* [TASK]:
Your answer is a copy of every line in the records where "карпа" appears.
Top of INFORMATION SHOWN
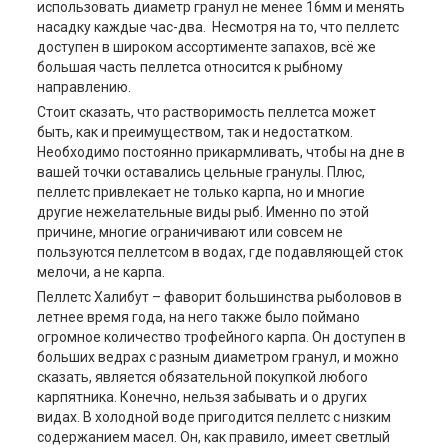
использовать диаметр гранул не менее 16мм и менять
насадку каждые час-два. Несмотря на то, что пеллетс
доступен в широком ассортименте запахов, всё же
большая часть пеллетса относится к рыбному
направлению.
Стоит сказать, что растворимость пеллетса может
быть, как и преимуществом, так и недостатком.
Необходимо постоянно прикармливать, чтобы на дне в
вашей точки оставались цельные гранулы. Плюс,
пеллетс привлекает не только карпа, но и многие
другие нежелательные виды рыб. Именно по этой
причине, многие ограничивают или совсем не
пользуются пеллетсом в водах, где подавляющей сток
мелочи, а не карпа.
Пеллетс Халибут – фаворит большинства рыболовов в
летнее время года, на него также было поймано
огромное количество трофейного карпа. Он доступен в
больших ведрах с разным диаметром гранул, и можно
сказать, является обязательной покупкой любого
карпятника. Конечно, нельзя забывать и о других
видах. В холодной воде пригодится пеллетс с низким
содержанием масел. Он, как правило, имеет светлый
Bottom of INFORMATION SHOWN
* [ANSWER AREA]:
пеллетс привлекает не только карпа, но и многие
мелочи, а не карпа.
огромное количество трофейного карпа. Он доступен в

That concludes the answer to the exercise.